ACTION ITEM - In this material, which lines include the string "button"? Show them.

DATA TO USE -
= Beginning of Section =

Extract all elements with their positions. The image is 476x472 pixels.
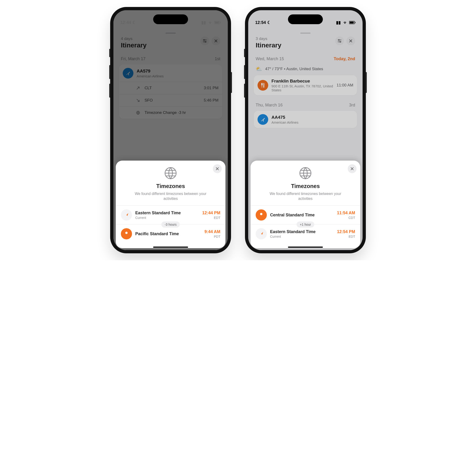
globe-icon: [164, 167, 177, 180]
close-icon: [215, 167, 219, 170]
phone-mockup-2: 12:54 ☾ ▮▮ 3 days Itinerary: [245, 7, 366, 253]
compass-arrow-icon: [256, 228, 267, 239]
home-indicator[interactable]: [153, 247, 188, 248]
timezones-modal: Timezones We found different timezones b…: [116, 161, 225, 248]
map-pin-icon: [121, 228, 132, 239]
tz-name: Pacific Standard Time: [135, 232, 201, 236]
compass-arrow-icon: [121, 209, 132, 220]
timezones-modal: Timezones We found different timezones b…: [251, 161, 360, 248]
modal-close-button[interactable]: [348, 164, 357, 173]
tz-name: Central Standard Time: [270, 213, 334, 218]
tz-abbr: PDT: [204, 235, 220, 238]
tz-delta-badge: -3 hours: [161, 221, 180, 228]
tz-current-label: Current: [135, 216, 199, 219]
close-icon: [350, 167, 354, 170]
modal-title: Timezones: [156, 183, 185, 189]
tz-delta-badge: +1 hour: [297, 221, 314, 228]
tz-abbr: CDT: [337, 216, 355, 219]
tz-time: 9:44 AM: [204, 229, 220, 234]
timezone-row[interactable]: +1 hour Eastern Standard Time Current 12…: [251, 224, 360, 243]
dynamic-island: [153, 14, 188, 24]
tz-name: Eastern Standard Time: [270, 229, 334, 234]
home-indicator[interactable]: [288, 247, 323, 248]
globe-icon: [299, 167, 312, 180]
phone-mockup-1: 12:44 ☾ ▮▮ 4 days Itinerary: [110, 7, 231, 253]
timezone-row[interactable]: -3 hours Pacific Standard Time 9:44 AM P…: [116, 224, 225, 243]
modal-title: Timezones: [291, 183, 320, 189]
tz-time: 11:54 AM: [337, 211, 355, 216]
tz-abbr: EDT: [202, 216, 220, 219]
modal-subtitle: We found different timezones between you…: [129, 191, 212, 201]
tz-current-label: Current: [270, 235, 334, 238]
svg-point-18: [260, 213, 262, 215]
dynamic-island: [288, 14, 323, 24]
tz-time: 12:44 PM: [202, 211, 220, 216]
tz-name: Eastern Standard Time: [135, 211, 199, 216]
modal-subtitle: We found different timezones between you…: [264, 191, 347, 201]
modal-close-button[interactable]: [213, 164, 222, 173]
svg-point-9: [125, 232, 128, 234]
tz-time: 12:54 PM: [337, 229, 355, 234]
map-pin-icon: [256, 209, 267, 220]
tz-abbr: EDT: [337, 235, 355, 238]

= End of Section =

SOLUTION FOR THIS PROBLEM -
modal-close-button[interactable]: [348, 164, 357, 173]
modal-close-button[interactable]: [213, 164, 222, 173]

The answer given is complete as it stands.